Fang Xinyuan, Hu Xiaonan, Li Baoli, Su Hang, Cheng Ke, Luan Haitao, Gu Min
Institute of Photonic Chips, University of Shanghai for Science and Technology, Shanghai, 200093, China.
Centre for Artificial-Intelligence Nanophotonics, School of Optical-Electrical and Computer Engineering, University of Shanghai for Science and Technology, Shanghai, 200093, China.
Light Sci Appl. 2024 Feb 14;13(1):49. doi: 10.1038/s41377-024-01386-5.

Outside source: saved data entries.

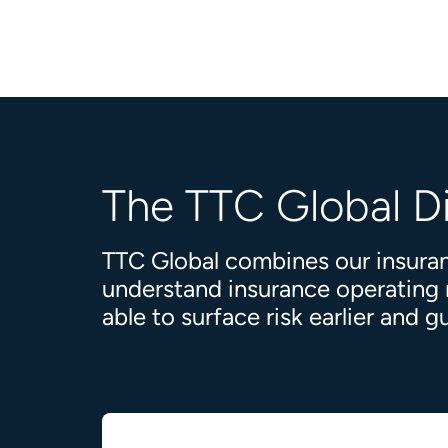
The TTC Global D
TTC Global combines our insuran
understand insurance operating mo
able to surface risk earlier and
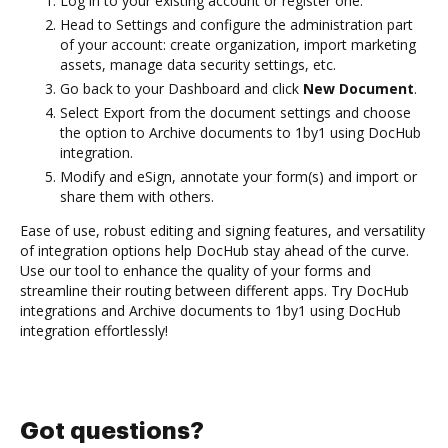
Log in to your existing account or register one.
Head to Settings and configure the administration part
of your account: create organization, import marketing
assets, manage data security settings, etc.
Go back to your Dashboard and click
New Document
.
Select Export from the document settings and choose
the option to Archive documents to 1by1 using DocHub
integration.
Modify and eSign, annotate your form(s) and import or
share them with others.
Ease of use, robust editing and signing features, and versatility
of integration options help DocHub stay ahead of the curve.
Use our tool to enhance the quality of your forms and
streamline their routing between different apps. Try DocHub
integrations and Archive documents to 1by1 using DocHub
integration effortlessly!
Got questions?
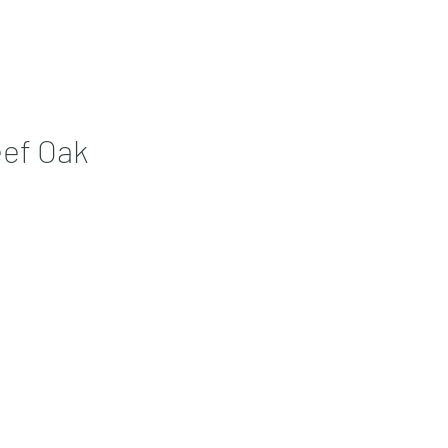
Contact
More
ef Oak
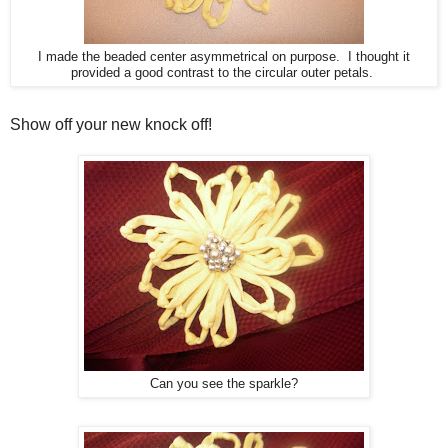
I made the beaded center asymmetrical on purpose. I thought it
provided a good contrast to the circular outer petals.
Show off your new knock off!
Can you see the sparkle?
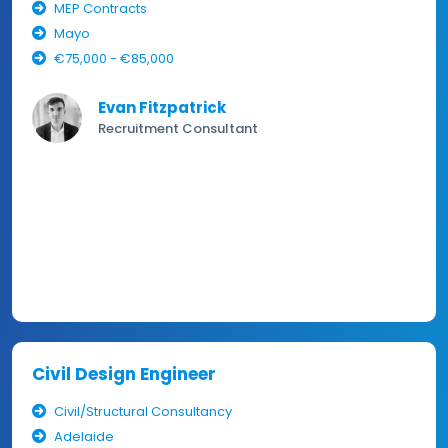
MEP Contracts
Mayo
€75,000 - €85,000
Evan Fitzpatrick
Recruitment Consultant
Civil Design Engineer
Civil/Structural Consultancy
Adelaide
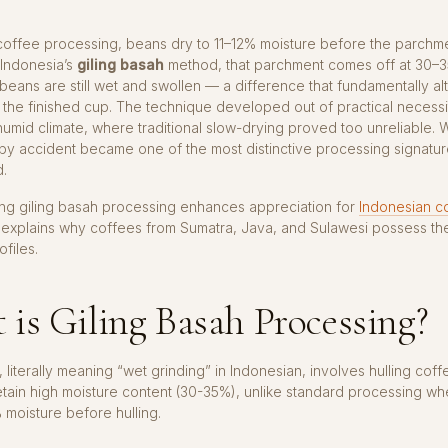
coffee processing, beans dry to 11–12% moisture before the parchme
 Indonesia’s
giling basah
method, that parchment comes off at 30–
beans are still wet and swollen — a difference that fundamentally al
 the finished cup. The technique developed out of practical necessi
humid climate, where traditional slow-drying proved too unreliable. 
y accident became one of the most distinctive processing signature
d.
ng giling basah processing enhances appreciation for
Indonesian c
explains why coffees from Sumatra, Java, and Sulawesi possess the
ofiles.
is Giling Basah Processing?
, literally meaning “wet grinding” in Indonesian, involves hulling cof
etain high moisture content (30-35%), unlike standard processing w
% moisture before hulling.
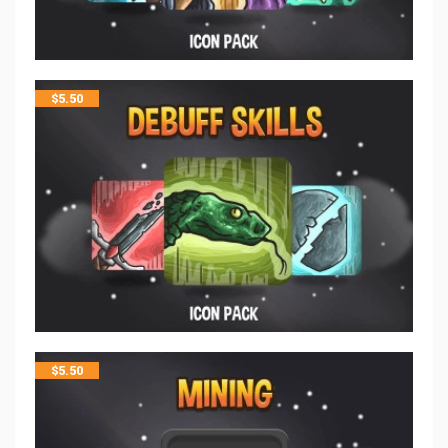
$
5.50
$
5.50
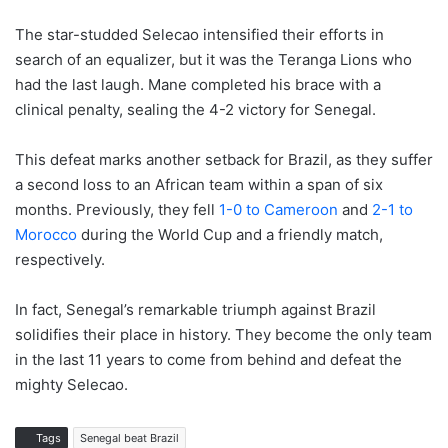
The star-studded Selecao intensified their efforts in
search of an equalizer, but it was the Teranga Lions who
had the last laugh. Mane completed his brace with a
clinical penalty, sealing the 4-2 victory for Senegal.
This defeat marks another setback for Brazil, as they suffer
a second loss to an African team within a span of six
months. Previously, they fell
1-0 to Cameroon
and
2-1 to
Morocco
during the World Cup and a friendly match,
respectively.
In fact, Senegal’s remarkable triumph against Brazil
solidifies their place in history. They become the only team
in the last 11 years to come from behind and defeat the
mighty Selecao.
Tags
Senegal beat Brazil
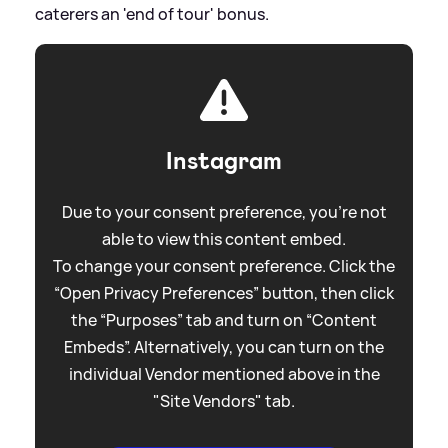
caterers an 'end of tour' bonus.
Instagram
Due to your consent preference, you're not
able to view this content embed.
To change your consent preference. Click the
“Open Privacy Preferences” button, then click
the “Purposes” tab and turn on “Content
Embeds”. Alternatively, you can turn on the
individual Vendor mentioned above in the
"Site Vendors" tab.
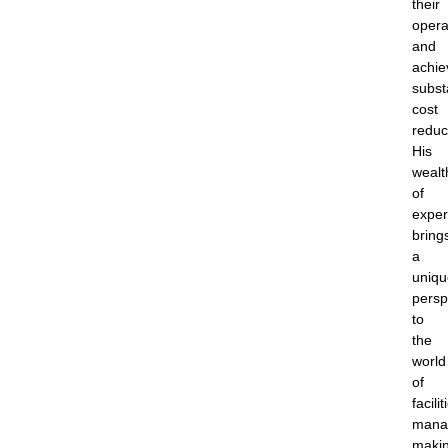
their
opera
and
achie
subst
cost
reduc
His
wealt
of
exper
bring
a
uniqu
persp
to
the
world
of
facilit
mana
maki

Machine learning with optical neural networks has featured unique advantages of the information processing including high speed, ultrawide bandwidths and low energy consumption because the optical dimensions (time, space, wavelength, and polarization) could be utilized to increase the degree of freedom. However, due to the lack of the capability to extract the information features in the orbital angular momentum (OAM) domain, the theoretically unlimited OAM states have never been exploited to represent the signal of the input/output nodes in the neural network model. Here, we demonstrate OAM-mediated machine learning with an all-optical convolutional neural network (CNN) based on Laguerre-Gaussian (LG) beam modes with diverse diffraction losses. The proposed CNN architecture is composed of a trainable OAM mode-dispersion impulse as a convolutional kernel for feature extraction, and deep-learning diffractive layers as a classifier. The resultant OAM mode-dispersion selectivity can be applied in information mode-feature encoding, leading to an accuracy as high as 97.2% for MNIST database through detecting the energy weighting coefficients of the encoded OAM modes, as well as a resistance to eavesdropping in point-to-point free-space transmission. Moreover, through extending the target encoded modes into multiplexed OAM states, we realize all-optical dimension reduction for anomaly detection with an accuracy of 85%. Our work provides a deep insight to the mechanism of machine learning with spatial modes basis, which can be further utilized to improve the performances of various machine-vision tasks by constructing the unsupervised learning-based auto-encoder.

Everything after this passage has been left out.